THE DATA:
══════
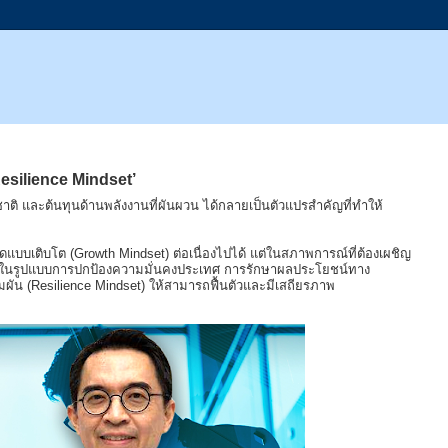
Resilience Mindset’
ติ และต้นทุนด้านพลังงานที่ผันผวน ได้กลายเป็นตัวแปรสำคัญที่ทำให้
บบเติบโต (Growth Mindset) ต่อเนื่องไปได้ แต่ในสภาพการณ์ที่ต้องเผชิญ
ี่มาในรูปแบบการปกป้องความมั่นคงประเทศ การรักษาผลประโยชน์ทาง
มผัน (Resilience Mindset) ให้สามารถฟื้นตัวและมีเสถียรภาพ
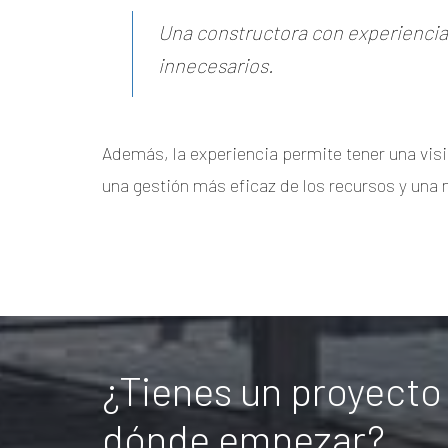
Una constructora con experiencia 
innecesarios.
Además, la experiencia permite tener una visi
una gestión más eficaz de los recursos y una 
¿Tienes un proyecto
dónde empezar?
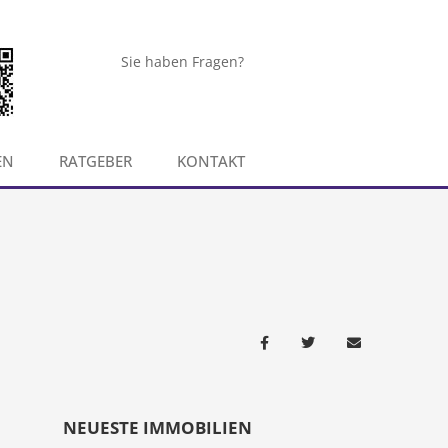
Sie haben Fragen?
EN
RATGEBER
KONTAKT
NEUESTE IMMOBILIEN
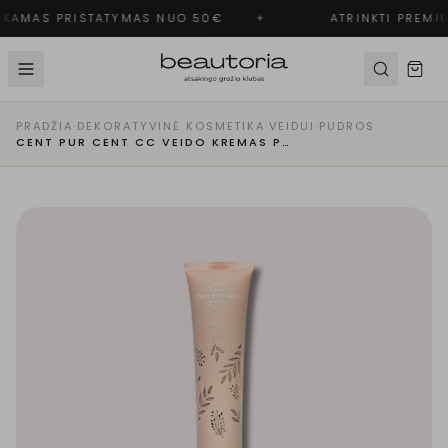
KAMAS PRISTATYMAS NUO 50€
✦
ATRINKTI PREMIU
PRADŽIA
·
DEKORATYVINĖ KOSMETIKA
·
VEIDUI
·
PUDROS
·
CENT PUR CENT CC VEIDO KREMAS PARFAIT | LIGHT TO MEDIUM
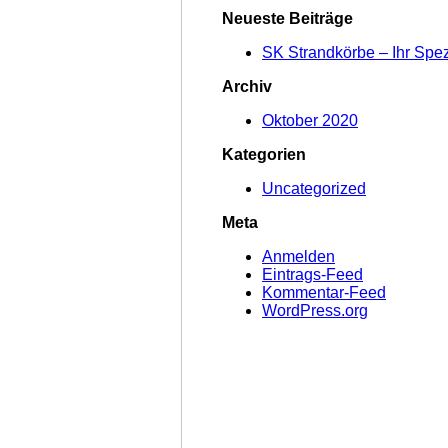
nach:
–
Neueste Beiträge
Ihr
Spezialist
SK Strandkörbe – Ihr Spezi
für
Strandkörbe"
Archiv
Oktober 2020
Kategorien
Uncategorized
Meta
Anmelden
Eintrags-Feed
Kommentar-Feed
WordPress.org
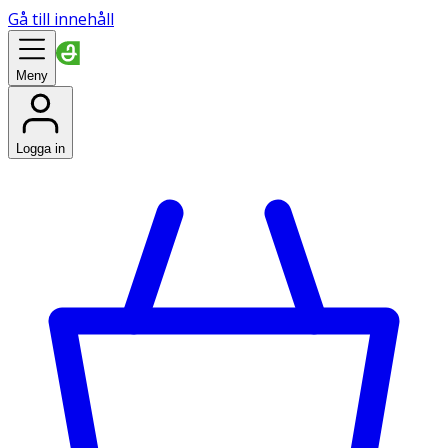
Gå till innehåll
Meny
Logga in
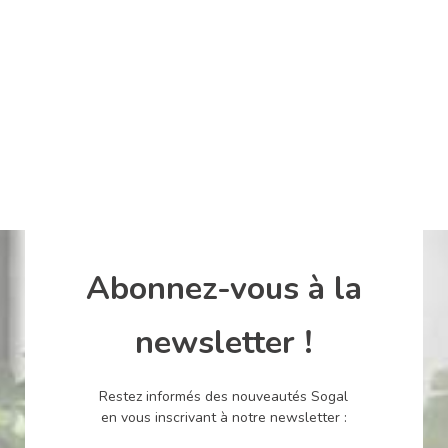
Abonnez-vous à la
newsletter !
Restez informés des nouveautés Sogal
en vous inscrivant à notre newsletter :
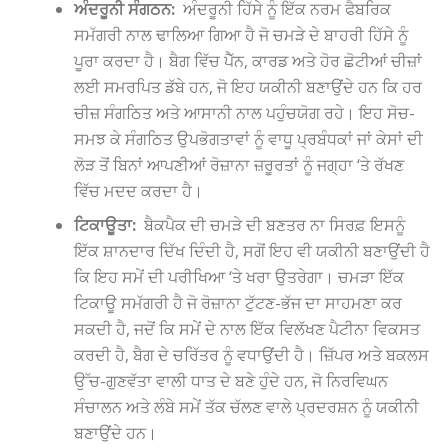
ਅੰਦਰੂਨੀ ਸੰਗਠਨ:
ਅੰਦਰੂਨੀ ਹਿੱਸੇ ਨੂੰ ਇੱਕ ਨਰਮ ਫੈਬਰਿਕ
ਸਮੱਗਰੀ ਨਾਲ ਢਾਲਿਆ ਗਿਆ ਹੈ ਜੋ ਚਮੜੇ ਦੇ ਬਾਹਰੀ ਹਿੱਸੇ ਨੂੰ
ਪੂਰਾ ਕਰਦਾ ਹੈ। ਬੈਗ ਵਿੱਚ ਪੈੱਨ, ਕਾਰਡ ਅਤੇ ਹੋਰ ਛੋਟੀਆਂ ਚੀਜ਼ਾਂ
ਲਈ ਸਮਰਪਿਤ ਡੱਬੇ ਹਨ, ਜੋ ਇਹ ਯਕੀਨੀ ਬਣਾਉਂਦੇ ਹਨ ਕਿ ਹਰ
ਚੀਜ਼ ਸੰਗਠਿਤ ਅਤੇ ਆਸਾਨੀ ਨਾਲ ਪਹੁੰਚਯੋਗ ਰਹੇ। ਇਹ ਸੋਚ-
ਸਮਝ ਕੇ ਸੰਗਠਿਤ ਉਪਭੋਗਤਾਵਾਂ ਨੂੰ ਵਾਧੂ ਪ੍ਰਬੰਧਕਾਂ ਜਾਂ ਕੇਸਾਂ ਦੀ
ਲੋੜ ਤੋਂ ਬਿਨਾਂ ਆਪਣੀਆਂ ਰੋਜ਼ਾਨਾ ਜ਼ਰੂਰਤਾਂ ਨੂੰ ਜਗ੍ਹਾ ‘ਤੇ ਰੱਖਣ
ਵਿੱਚ ਮਦਦ ਕਰਦਾ ਹੈ।
ਟਿਕਾਊਤਾ:
ਬੈਕਪੈਕ ਦੀ ਚਮੜੇ ਦੀ ਬਣਤਰ ਨਾ ਸਿਰਫ਼ ਇਸਨੂੰ
ਇੱਕ ਸ਼ਾਨਦਾਰ ਦਿੱਖ ਦਿੰਦੀ ਹੈ, ਸਗੋਂ ਇਹ ਵੀ ਯਕੀਨੀ ਬਣਾਉਂਦੀ ਹੈ
ਕਿ ਇਹ ਸਮੇਂ ਦੀ ਪਰੀਖਿਆ ‘ਤੇ ਖਰਾ ਉਤਰੇਗਾ। ਚਮੜਾ ਇੱਕ
ਟਿਕਾਊ ਸਮੱਗਰੀ ਹੈ ਜੋ ਰੋਜ਼ਾਨਾ ਟੁੱਟਣ-ਭੱਜ ਦਾ ਸਾਹਮਣਾ ਕਰ
ਸਕਦੀ ਹੈ, ਜਦੋਂ ਕਿ ਸਮੇਂ ਦੇ ਨਾਲ ਇੱਕ ਵਿਲੱਖਣ ਪੈਟੀਨਾ ਵਿਕਸਤ
ਕਰਦੀ ਹੈ, ਬੈਗ ਦੇ ਚਰਿੱਤਰ ਨੂੰ ਵਧਾਉਂਦੀ ਹੈ। ਜ਼ਿੱਪਰ ਅਤੇ ਬਕਲਸ
ਉੱਚ-ਗੁਣਵੱਤਾ ਵਾਲੀ ਧਾਤ ਦੇ ਬਣੇ ਹੁੰਦੇ ਹਨ, ਜੋ ਨਿਰਵਿਘਨ
ਸੰਚਾਲਨ ਅਤੇ ਲੰਬੇ ਸਮੇਂ ਤੱਕ ਚੱਲਣ ਵਾਲੇ ਪ੍ਰਦਰਸ਼ਨ ਨੂੰ ਯਕੀਨੀ
ਬਣਾਉਂਦੇ ਹਨ।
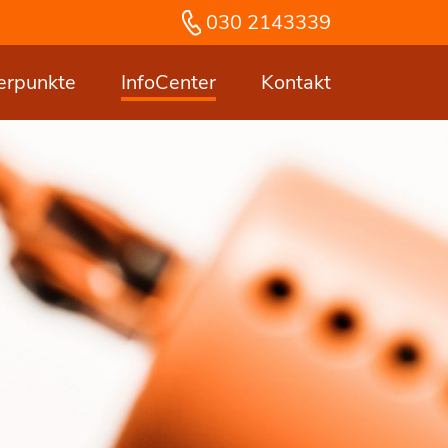
030 2143339
erpunkte
InfoCenter
Kontakt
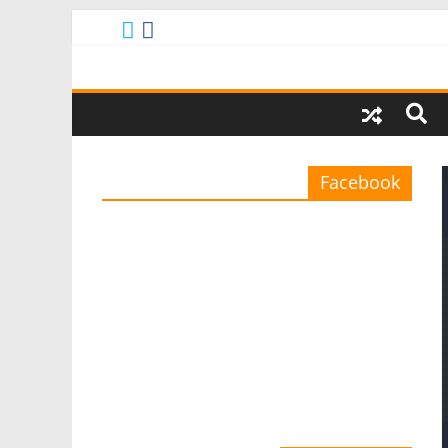
Facebook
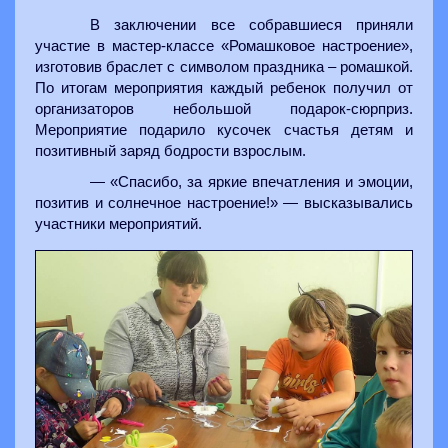
В заключении все собравшиеся приняли
участие в мастер-классе «Ромашковое настроение»,
изготовив браслет с символом праздника – ромашкой.
По итогам мероприятия каждый ребенок получил от
организаторов небольшой подарок-сюрприз.
Мероприятие подарило кусочек счастья детям и
позитивный заряд бодрости взрослым.
— «Спасибо, за яркие впечатления и эмоции,
позитив и солнечное настроение!» — высказывались
участники мероприятий.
══════
THE TASK: Scan the material above for the string "experiencia". Copy each line that holds it.

YOUR RESPONSE:
Una constructora con experiencia 
Además, la experiencia permite tener una visi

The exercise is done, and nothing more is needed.